Based on extensive published data on the toxicity of chemicals that have been tested, generic human thresholds of exposure for chemicals (“TTC values”) have been established for groups of substances of similar chemical structure and likelihood of toxicity. Taking a cautious approach, chemical structures have been grouped into three broad categories defined as of low, moderate or high toxicity.

Untested substances can be conservatively assessed by comparing the appropriate TTC value with reliable human exposure data. If human exposure to a substance is below the relevant threshold of concern for its structural class, the likelihood of adverse effects is considered very low.

The EFSA wants to discuss the possibility of making wider use of this risk analysis tool to provide a food safety standard for certain chemicals aimed at consumer health when there are no available scientific data, such as information on low-level exposure. This should, by extension, provide a strong regulatory tool to rule out food safety issues on naturally occurring chemicals with toxic effects at high concentrations, such as chloramphenicol, but also semicarbazide.

Perspectives

This recent EFSA proposal moves away from the precautionary approach that has dominated so many episodes of food safety scares over the past decade and a half. But a lot of work remains to be done.

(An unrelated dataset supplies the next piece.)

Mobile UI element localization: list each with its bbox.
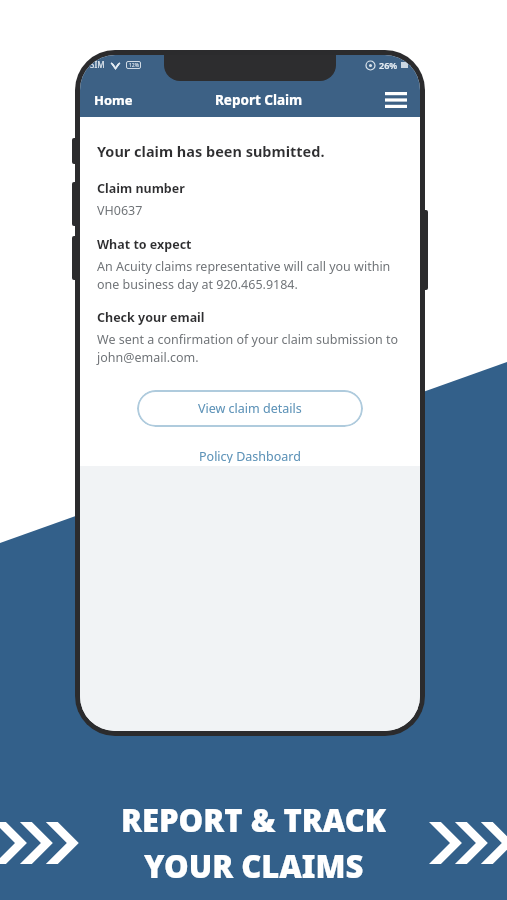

Many food-endogenous chemicals that have so far not been identified toxicologically would not be covered by the TTC approach, whereby the danger of a new food scare is not actually averted. Many food-endogenous components might be characterized as cancer-inducing at high doses, whereas the usual low-dose exposures through food do not seem to indicate any problems. Chloramphenicol is such an example, which was shown in 2010 to be naturally occurring.

The authors predicted this in 2003. It is therefore essential that TTC values be further developed for compounds such as chloramphenicol that are suspected carcinogens with a predominantly natural origin, of which there are many in our foods at very low concentrations.

Nevertheless, combined with further scientific efforts to define TTC more accurately, we seem to be going in the right direction. Consumer safety and a level global economic playing field on which market entry and continuance can be guaranteed for not only the wealthy countries seem to be merging to the benefit of all.

Editor’s Note: Dr. Jaap C. Hanekamp is also an adjunct professor at the University of Massachusetts Amherst, Environmental Health Sciences; and chairman of the Chemical Food Safety and Toxicity Working Group of the Global Harmonization Initiative.